*** Opening SUPPLIED MATERIAL ***

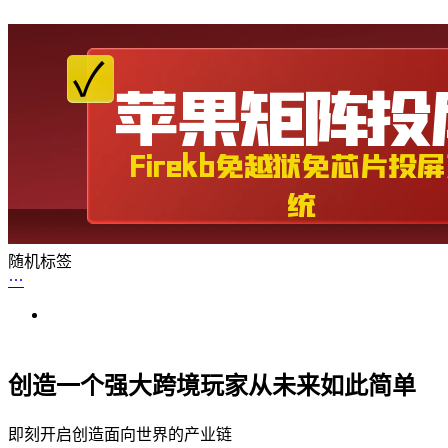
随机标签
创造一个强大跨境玩家从未来如此简单
即刻开启创造面向世界的产业链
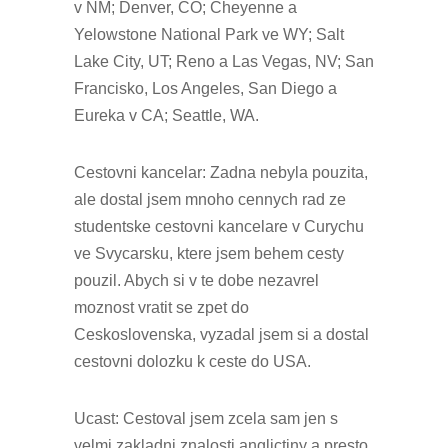
v NM; Denver, CO; Cheyenne a
Yelowstone National Park ve WY; Salt
Lake City, UT; Reno a Las Vegas, NV; San
Francisko, Los Angeles, San Diego a
Eureka v CA; Seattle, WA.
Cestovni kancelar: Zadna nebyla pouzita,
ale dostal jsem mnoho cennych rad ze
studentske cestovni kancelare v Curychu
ve Svycarsku, ktere jsem behem cesty
pouzil. Abych si v te dobe nezavrel
moznost vratit se zpet do
Ceskoslovenska, vyzadal jsem si a dostal
cestovni dolozku k ceste do USA.
Ucast: Cestoval jsem zcela sam jen s
velmi zakladni znalosti anglictiny a presto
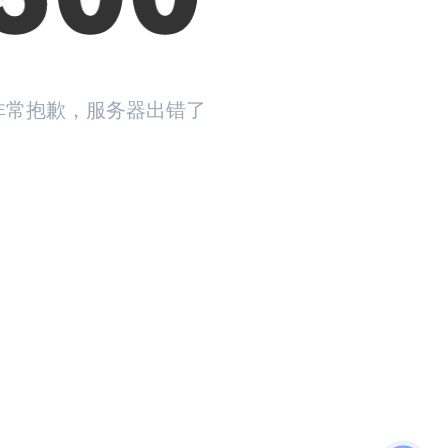
非常抱歉，服务器出错了
返回首页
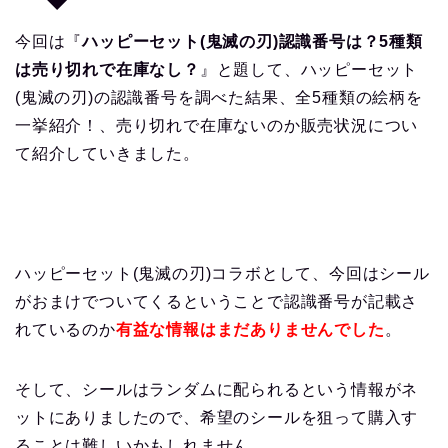
今回は『
ハッピーセット(鬼滅の刃)認識番号は？5種類
は売り切れで在庫なし？
』と題して、ハッピーセット
(鬼滅の刃)の認識番号を調べた結果、全5種類の絵柄を
一挙紹介！、売り切れで在庫ないのか販売状況につい
て紹介していきました。
ハッピーセット(鬼滅の刃)コラボとして、今回はシール
がおまけでついてくるということで認識番号が記載さ
れているのか
有益な情報はまだありませんでした
。
そして、シールはランダムに配られるという情報がネ
ットにありましたので、希望のシールを狙って購入す
ることは難しいかもしれません。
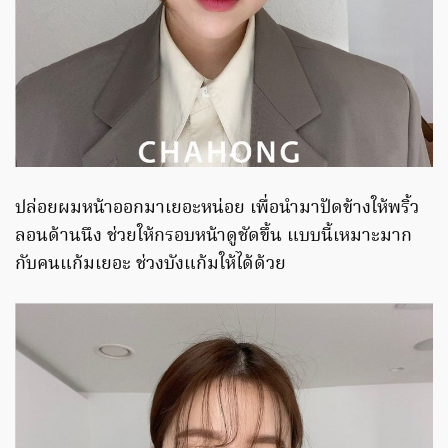
ปล่อยผมหน้าออกมาเยอะหน่อย เพื่อนำมาปัดข้างให้พริ้ว
ลอนด้านนึง ช่วยให้กรอบหน้าดูชัดขึ้น แบบนี้เหมาะมาก
กับคนแก้มเยอะ ช่วงบังแก้มให้ได้ด้วย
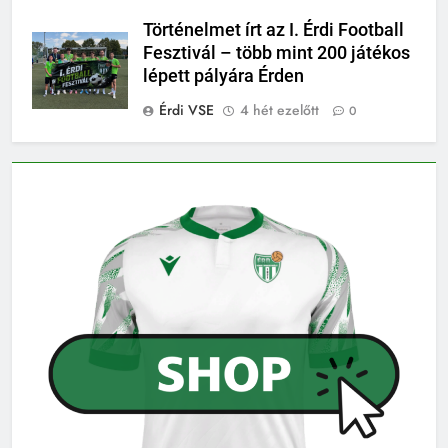
Történelmet írt az I. Érdi Football
Fesztivál – több mint 200 játékos
lépett pályára Érden
Érdi VSE
4 hét ezelőtt
0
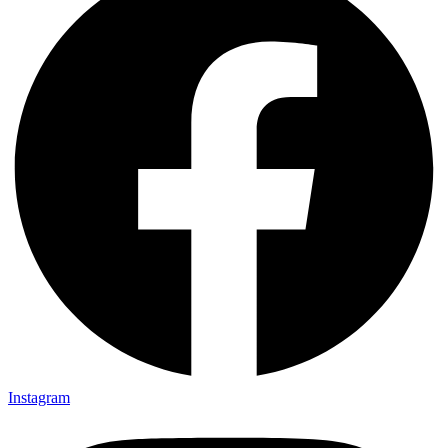
Instagram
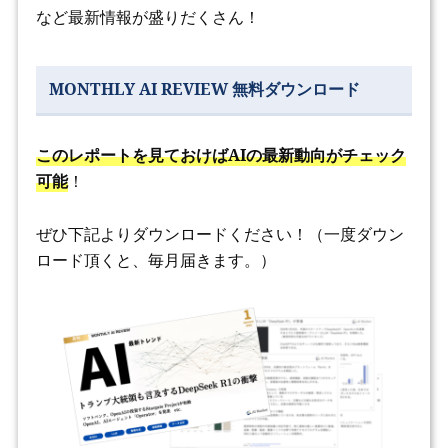
など最新情報が盛りだくさん！
MONTHLY AI REVIEW 無料ダウンロード
このレポートを見ておけばAIの最新動向がチェック
可能
！
ぜひ下記よりダウンロードください！（一度ダウン
ロード頂くと、毎月届きます。）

*** Closing SUPPLIED MATERIAL ***

WORK ITEM –
Transcribe all of the lines above exactly as given. The pictures stay out.

EXERCISE SOLUTION –
随机标签
创造一个强大跨境玩家从未来如此简单
即刻开启创造面向世界的产业链
v NM; Denver, CO; Cheyenne a
Yelowstone National Park ve WY; Salt
Lake City, UT; Reno a Las Vegas, NV; San
Francisko, Los Angeles, San Diego a
Eureka v CA; Seattle, WA.
Cestovni kancelar: Zadna nebyla pouzita,
ale dostal jsem mnoho cennych rad ze
studentske cestovni kancelare v Curychu
ve Svycarsku, ktere jsem behem cesty
pouzil. Abych si v te dobe nezavrel
moznost vratit se zpet do
Ceskoslovenska, vyzadal jsem si a dostal
cestovni dolozku k ceste do USA.
Ucast: Cestoval jsem zcela sam jen s
velmi zakladni znalosti anglictiny a presto
非常抱歉，服务器出错了
返回首页
今回は『
ハッピーセット(鬼滅の刃)認識番号は？5種類
は売り切れで在庫なし？
』と題して、ハッピーセット
(鬼滅の刃)の認識番号を調べた結果、全5種類の絵柄を
一挙紹介！、売り切れで在庫ないのか販売状況につい
て紹介していきました。
ハッピーセット(鬼滅の刃)コラボとして、今回はシール
がおまけでついてくるということで認識番号が記載さ
れているのか
有益な情報はまだありませんでした
。
そして、シールはランダムに配られるという情報がネ
ットにありましたので、希望のシールを狙って購入す
ることは難しいかもしれません。
ปล่อยผมหน้าออกมาเยอะหน่อย เพื่อนำมาปัดข้างให้พริ้ว
ลอนด้านนึง ช่วยให้กรอบหน้าดูชัดขึ้น แบบนี้เหมาะมาก
กับคนแก้มเยอะ ช่วงบังแก้มให้ได้ด้วย
Történelmet írt az I. Érdi Football
Fesztivál – több mint 200 játékos
lépett pályára Érden
Érdi VSE
4 hét ezelőtt
0
Instagram
など最新情報が盛りだくさん！
MONTHLY AI REVIEW 無料ダウンロード
このレポートを見ておけばAIの最新動向がチェック
可能
！
ぜひ下記よりダウンロードください！（一度ダウン
ロード頂くと、毎月届きます。）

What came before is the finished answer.